La ricorrenza
30.09.2025 - 14:00
Era il 29 settembre 1975 quando il tranquillo paesaggio della costa pontina fu scosso da un evento che avrebbe segnato indelebilmente la storia della provincia di Latina e dell’Italia intera. Due giovani romane, Rosaria Lopez e Donatella Colasanti, furono attirate con l’inganno nella villa di San Felice Circeo, proprietà di una famiglia benestante e già nota per la frequentazione di giovani appartenenti all’alta borghesia locale. Quella che iniziò come una serata apparentemente innocua si trasformò presto in un incubo che nessuno avrebbe potuto prevedere.

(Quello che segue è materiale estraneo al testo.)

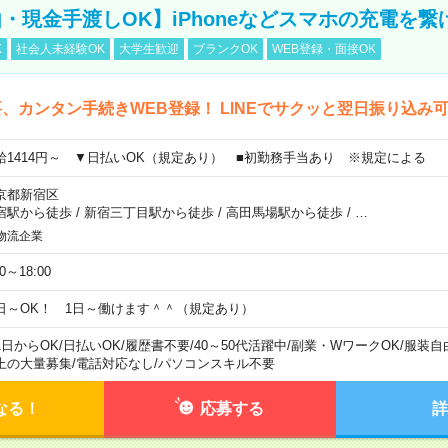
・現金手渡しOK】iPhoneなどスマホの充電を繋
K
社会人未経験OK
大学生歓迎
ブランクOK
WEB登録・面接OK
、カンタン手続きWEB登録！ LINEでサクッと翌日振り込み
給1414円～ ▼日払いOK（規定あり） ■初勤務手当あり ※規定による
京都新宿区
宿駅から徒歩
/
新宿三丁目駅から徒歩
/
高田馬場駅から徒歩
/
…
物流企業
00～18:00
日～OK！ 1日～働けます＾＾（規定あり）
1日からOK
/
日払いOK
/
履歴書不要
/
40～50代活躍中
/
副業・WワークOK
/
服装自
上の大量募集
/
電話対応なし
/
パソコンスキル不要
なる！
応募する
詳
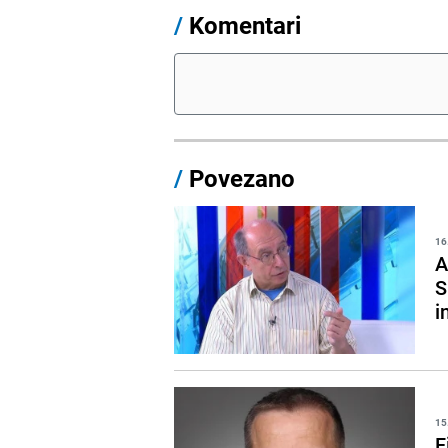
/
Komentari
/
Povezano
16
A
S
i
15
F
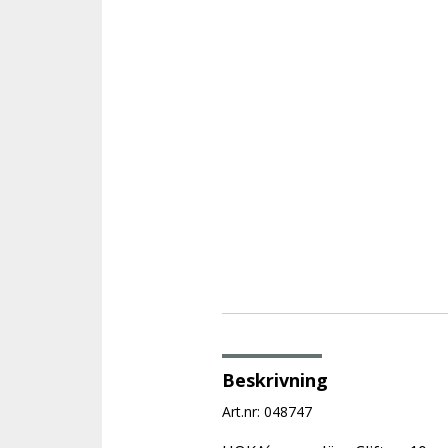
Beskrivning
Art.nr: 048747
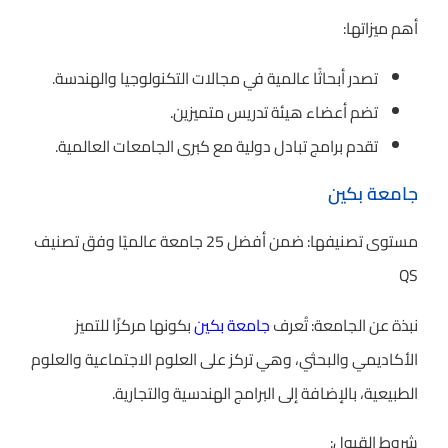
أهم ميزاتها:
تصدر أبحاثًا عالمية في مجالات التكنولوجيا والهندسة.
تضم أعضاء هيئة تدريس متميزين.
تقدم برامج تبادل دولية مع كبرى الجامعات العالمية.
جامعة بكين
مستوى تصنيفها: ضمن أفضل 25 جامعة عالميًا وفق تصنيف
QS
نبذة عن الجامعة: تُعرف
جامعة بكين
بكونها مركزًا للتميز
الأكاديمي والبحثي، وهي تركز على العلوم الاجتماعية والعلوم
الطبيعية، بالإضافة إلى البرامج الهندسية والتجارية.
شروط القبول:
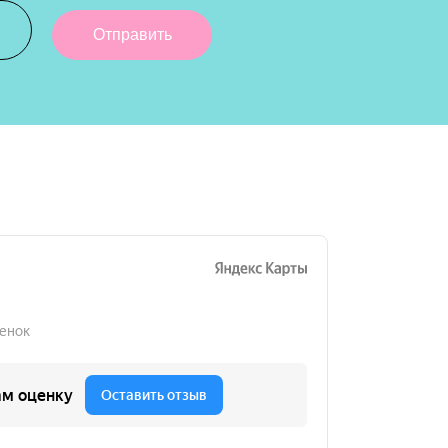
Отправить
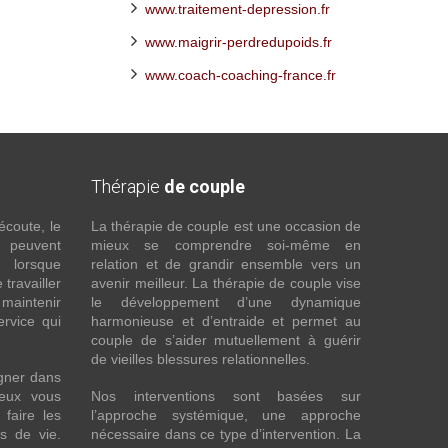
www.traitement-depression.fr
www.maigrir-perdredupoids.fr
www.coach-coaching-france.fr
Thérapie
de couple
écoute, le
La thérapie de couple est une occasion de
t peuvent
mieux se comprendre soi-même en
s lorsque
relation et de grandir ensemble vers un
 travailler
avenir meilleur. La thérapie de couple vise
maintenir
le développement d’une dynamique
ervice qui
harmonieuse et d’entraide et permet au
couple de s’aider mutuellement à guérir
de vieilles blessures relationnelles.
gner dans
eux vous
Nos interventions sont basées sur
faire les
l’approche systémique, une approche
fs de vie.
nécessaire dans ce type d’intervention. La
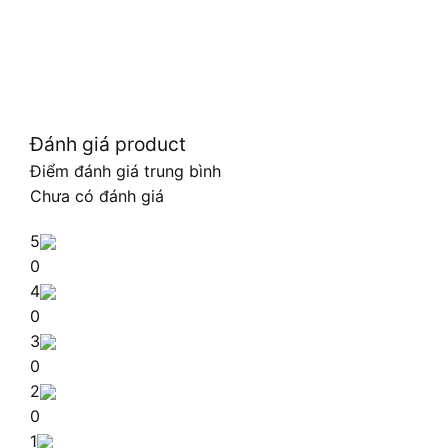
Đánh giá product
Điểm đánh giá trung bình
Chưa có đánh giá
5
0
4
0
3
0
2
0
1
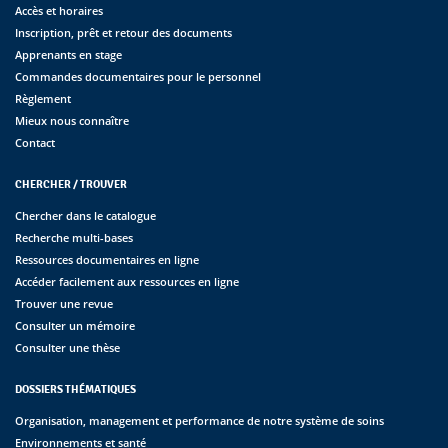
Accès et horaires
Inscription, prêt et retour des documents
Apprenants en stage
Commandes documentaires pour le personnel
Règlement
Mieux nous connaître
Contact
CHERCHER / TROUVER
Chercher dans le catalogue
Recherche multi-bases
Ressources documentaires en ligne
Accéder facilement aux ressources en ligne
Trouver une revue
Consulter un mémoire
Consulter une thèse
DOSSIERS THÉMATIQUES
Organisation, management et performance de notre système de soins
Environnements et santé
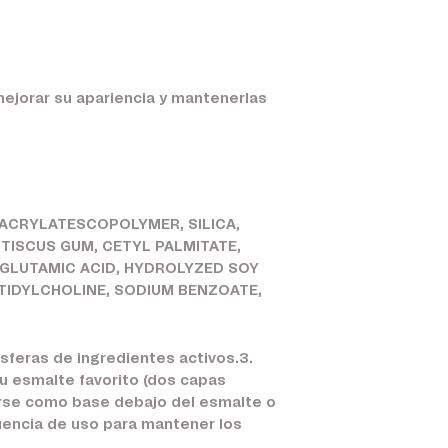
mejorar su apariencia y mantenerlas
ACRYLATESCOPOLYMER, SILICA,
TISCUS GUM, CETYL PALMITATE,
 GLUTAMIC ACID, HYDROLYZED SOY
TIDYLCHOLINE, SODIUM BENZOATE,
oesferas de ingredientes activos.3.
u esmalte favorito (dos capas
arse como base debajo del esmalte o
cuencia de uso para mantener los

All’interno della villa, le due ragazze furono vittime di torture fisiche e psicologiche: violenze sessuali, sevizie e una brutalità inaudita che culminò con la morte di Rosaria Lopez. Donatella Colasanti riuscì a sopravvivere, fingendosi morta, e la sua testimonianza fu cruciale per ricostruire la dinamica di quei tragici eventi. Il terrore, la disperazione e la ferocia con cui furono trattate rimangono scolpiti nella memoria collettiva, non solo della provincia di Latina, ma di tutta l’Italia.
Gli autori di quella carneficina erano tre giovani: Angelo Izzo, Gianni Guido e Andrea Ghira. Tutti provenienti da famiglie agiate, avevano già mostrato comportamenti violenti e criminali. Le indagini e il processo furono lunghi e complessi, con il pubblico italiano che seguiva attonito ogni sviluppo. Izzo e Guido furono condannati all’ergastolo, mentre Andrea Ghira, inizialmente latitante, fu condannato in contumacia e poi morto in Spagna negli anni ’90. Le condanne, pur non cancellando l’orrore, rappresentarono un primo passo verso la giustizia.
Il massacro del Circeo segnò anche un momento di riflessione per l’Italia. Tre giovani di buona famiglia avevano compiuto un crimine efferato, mettendo a confronto la società con le disuguaglianze, i privilegi e le debolezze del sistema giudiziario. Fu un evento che aprì un dibattito nazionale sulla violenza sessuale, sulle politiche di prevenzione e sul ruolo dello Stato nella tutela delle vittime. Ancora oggi, a cinquant’anni di distanza, la vicenda è un monito potente sulla necessità di combattere la violenza sulle donne, anche nel nostro territorio.
Il legame con la provincia di Latina è indissolubile: il massacro avvenne a pochi chilometri dalla città, e il contesto locale contribuì a rendere la vicenda ancor più drammatica agli occhi dell’opinione pubblica. Negli anni successivi, numerose iniziative educative e culturali hanno cercato di mantenere viva la memoria di quell’evento, puntando sulla sensibilizzazione delle giovani generazioni e sull’educazione al rispetto reciproco.
Oggi, il 50° anniversario serve anche a riflettere sul fatto che la violenza di genere è ancora un problema concreto e urgente. Secondo dati recenti, nella provincia di Latina si registrano ogni anno centinaia di casi di violenze domestiche, abusi e stalking. La memoria di Rosaria e Donatella diventa così uno strumento per sensibilizzare, per ricordare che la prevenzione, l’educazione e le politiche di protezione delle donne sono più necessarie che mai.
In provincia di Latina, associazioni e istituzioni hanno attivato centri antiviolenza, sportelli di ascolto e progetti di formazione nelle scuole, con l’obiettivo di costruire una cultura del rispetto. Ma il percorso è ancora lungo: il messaggio che arriva dal massacro del Circeo è chiaro e doloroso, ma anche educativo: non possiamo abbassare la guardia, e la memoria storica deve guidare le azioni future.
Il 50° anniversario non è solo un ricordo di dolore, ma un’occasione per rinnovare l’impegno civile. Significa sostenere le vittime, educare le nuove generazioni, garantire sicurezza e prevenzione. Significa trasformare la memoria in azione, affinché il sacrificio di Rosaria Lopez e il coraggio di Donatella Colasanti diventino la base su cui costruire un futuro più sicuro e consapevole.